** TASK TO CARRY OUT **
Exclude images, then output the remaining data verbatim.

** DATASET **
++++++

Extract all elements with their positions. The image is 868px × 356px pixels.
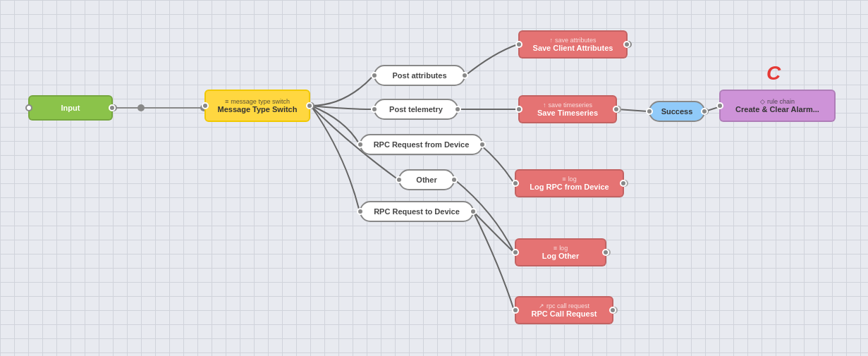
label-c: C: [766, 62, 781, 85]
sca-type: ↑ save attributes: [549, 37, 596, 44]
rpc-request-from-node[interactable]: RPC Request from Device: [360, 134, 483, 155]
mts-port-right: [306, 102, 313, 109]
st-label: Save Timeseries: [537, 109, 598, 117]
message-type-switch-node[interactable]: ≡ message type switch Message Type Switc…: [204, 90, 310, 122]
st-type: ↑ save timeseries: [543, 102, 592, 109]
pt-port-right: [454, 106, 461, 113]
svg-point-1: [137, 104, 145, 111]
lo-type: ≡ log: [554, 245, 568, 252]
rpc-request-to-node[interactable]: RPC Request to Device: [360, 201, 474, 222]
success-port-left: [646, 108, 653, 115]
save-client-attrs-node[interactable]: ↑ save attributes Save Client Attributes: [518, 30, 628, 59]
sca-icon: ↑: [549, 37, 553, 44]
rcr-port-left: [512, 307, 519, 314]
mts-label: Message Type Switch: [218, 105, 298, 113]
st-icon: ↑: [543, 102, 546, 109]
mts-port-left: [202, 102, 209, 109]
st-port-right: [613, 106, 620, 113]
rule-chain-node[interactable]: ◇ rule chain Create & Clear Alarm...: [719, 90, 836, 122]
log-rpc-from-node[interactable]: ≡ log Log RPC from Device: [515, 169, 624, 197]
rpc-from-label: RPC Request from Device: [374, 140, 470, 149]
rpc-to-port-right: [470, 208, 477, 215]
lrf-label: Log RPC from Device: [530, 183, 609, 191]
post-telemetry-label: Post telemetry: [389, 105, 443, 113]
rpc-to-label: RPC Request to Device: [374, 207, 460, 216]
pt-port-left: [371, 106, 378, 113]
lrf-icon: ≡: [562, 176, 566, 183]
canvas: Input ≡ message type switch Message Type…: [0, 0, 868, 356]
sca-port-right: [623, 41, 630, 48]
input-label: Input: [61, 104, 80, 112]
success-node[interactable]: Success: [649, 101, 705, 122]
mts-icon: ≡: [225, 98, 228, 105]
post-telemetry-node[interactable]: Post telemetry: [374, 99, 458, 120]
lo-label: Log Other: [542, 252, 580, 260]
lrf-port-left: [512, 180, 519, 187]
rcr-port-right: [609, 307, 616, 314]
lo-port-left: [512, 249, 519, 256]
input-node[interactable]: Input: [28, 95, 113, 121]
other-node[interactable]: Other: [398, 169, 455, 190]
rc-icon: ◇: [760, 98, 765, 105]
lrf-type: ≡ log: [562, 176, 576, 183]
rcr-label: RPC Call Request: [532, 309, 597, 318]
rc-port-left: [716, 102, 723, 109]
rpc-from-port-right: [479, 141, 486, 148]
rpc-to-port-left: [357, 208, 364, 215]
lrf-port-right: [620, 180, 627, 187]
mts-type: ≡ message type switch: [225, 98, 290, 105]
rc-label: Create & Clear Alarm...: [735, 105, 819, 113]
other-label: Other: [416, 176, 436, 184]
log-other-node[interactable]: ≡ log Log Other: [515, 238, 606, 266]
success-label: Success: [661, 107, 693, 116]
pa-port-left: [371, 72, 378, 79]
other-port-left: [396, 176, 403, 183]
svg-line-4: [618, 109, 648, 111]
sca-label: Save Client Attributes: [533, 44, 613, 52]
rpc-from-port-left: [357, 141, 364, 148]
input-port-right: [109, 104, 116, 111]
rcr-type: ↗ rpc call request: [539, 302, 589, 309]
st-port-left: [515, 106, 522, 113]
post-attributes-node[interactable]: Post attributes: [374, 65, 465, 86]
pa-port-right: [461, 72, 468, 79]
input-port-left: [25, 104, 32, 111]
rc-type: ◇ rule chain: [760, 98, 795, 105]
save-timeseries-node[interactable]: ↑ save timeseries Save Timeseries: [518, 95, 617, 123]
lo-port-right: [602, 249, 609, 256]
post-attributes-label: Post attributes: [392, 71, 446, 80]
rcr-icon: ↗: [539, 302, 544, 309]
rpc-call-request-node[interactable]: ↗ rpc call request RPC Call Request: [515, 296, 613, 324]
success-port-right: [701, 108, 708, 115]
lo-icon: ≡: [554, 245, 557, 252]
sca-port-left: [515, 41, 522, 48]
other-port-right: [451, 176, 458, 183]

++++++

** REPLY TO THE TASK **
Extract all elements with their positions. The image is 868px × 356px pixels.
label-c: C: [766, 62, 781, 85]
sca-type: ↑ save attributes: [549, 37, 596, 44]
rpc-request-from-node[interactable]: RPC Request from Device: [360, 134, 483, 155]
mts-port-right: [306, 102, 313, 109]
st-label: Save Timeseries: [537, 109, 598, 117]
message-type-switch-node[interactable]: ≡ message type switch Message Type Switc…: [204, 90, 310, 122]
st-type: ↑ save timeseries: [543, 102, 592, 109]
pt-port-right: [454, 106, 461, 113]
svg-point-1: [137, 104, 145, 111]
lo-type: ≡ log: [554, 245, 568, 252]
rpc-request-to-node[interactable]: RPC Request to Device: [360, 201, 474, 222]
success-port-left: [646, 108, 653, 115]
save-client-attrs-node[interactable]: ↑ save attributes Save Client Attributes: [518, 30, 628, 59]
sca-icon: ↑: [549, 37, 553, 44]
rcr-port-left: [512, 307, 519, 314]
mts-label: Message Type Switch: [218, 105, 298, 113]
st-icon: ↑: [543, 102, 546, 109]
mts-port-left: [202, 102, 209, 109]
st-port-right: [613, 106, 620, 113]
rule-chain-node[interactable]: ◇ rule chain Create & Clear Alarm...: [719, 90, 836, 122]
log-rpc-from-node[interactable]: ≡ log Log RPC from Device: [515, 169, 624, 197]
rpc-from-label: RPC Request from Device: [374, 140, 470, 149]
rpc-to-port-right: [470, 208, 477, 215]
lrf-label: Log RPC from Device: [530, 183, 609, 191]
post-telemetry-label: Post telemetry: [389, 105, 443, 113]
rpc-to-label: RPC Request to Device: [374, 207, 460, 216]
pt-port-left: [371, 106, 378, 113]
lrf-icon: ≡: [562, 176, 566, 183]
canvas: Input ≡ message type switch Message Type…: [0, 0, 868, 356]
sca-port-right: [623, 41, 630, 48]
input-label: Input: [61, 104, 80, 112]
success-node[interactable]: Success: [649, 101, 705, 122]
mts-icon: ≡: [225, 98, 228, 105]
post-telemetry-node[interactable]: Post telemetry: [374, 99, 458, 120]
lo-label: Log Other: [542, 252, 580, 260]
lrf-port-left: [512, 180, 519, 187]
rcr-port-right: [609, 307, 616, 314]
lo-port-left: [512, 249, 519, 256]
input-node[interactable]: Input: [28, 95, 113, 121]
other-node[interactable]: Other: [398, 169, 455, 190]
rc-icon: ◇: [760, 98, 765, 105]
lrf-type: ≡ log: [562, 176, 576, 183]
rcr-label: RPC Call Request: [532, 309, 597, 318]
rc-port-left: [716, 102, 723, 109]
rpc-from-port-right: [479, 141, 486, 148]
rpc-to-port-left: [357, 208, 364, 215]
lrf-port-right: [620, 180, 627, 187]
mts-type: ≡ message type switch: [225, 98, 290, 105]
rc-label: Create & Clear Alarm...: [735, 105, 819, 113]
other-label: Other: [416, 176, 436, 184]
log-other-node[interactable]: ≡ log Log Other: [515, 238, 606, 266]
success-label: Success: [661, 107, 693, 116]
pa-port-left: [371, 72, 378, 79]
other-port-left: [396, 176, 403, 183]
svg-line-4: [618, 109, 648, 111]
sca-label: Save Client Attributes: [533, 44, 613, 52]
rpc-from-port-left: [357, 141, 364, 148]
input-port-right: [109, 104, 116, 111]
rcr-type: ↗ rpc call request: [539, 302, 589, 309]
st-port-left: [515, 106, 522, 113]
post-attributes-node[interactable]: Post attributes: [374, 65, 465, 86]
pa-port-right: [461, 72, 468, 79]
input-port-left: [25, 104, 32, 111]
rc-type: ◇ rule chain: [760, 98, 795, 105]
save-timeseries-node[interactable]: ↑ save timeseries Save Timeseries: [518, 95, 617, 123]
lo-port-right: [602, 249, 609, 256]
post-attributes-label: Post attributes: [392, 71, 446, 80]
rcr-icon: ↗: [539, 302, 544, 309]
rpc-call-request-node[interactable]: ↗ rpc call request RPC Call Request: [515, 296, 613, 324]
success-port-right: [701, 108, 708, 115]
lo-icon: ≡: [554, 245, 557, 252]
sca-port-left: [515, 41, 522, 48]
other-port-right: [451, 176, 458, 183]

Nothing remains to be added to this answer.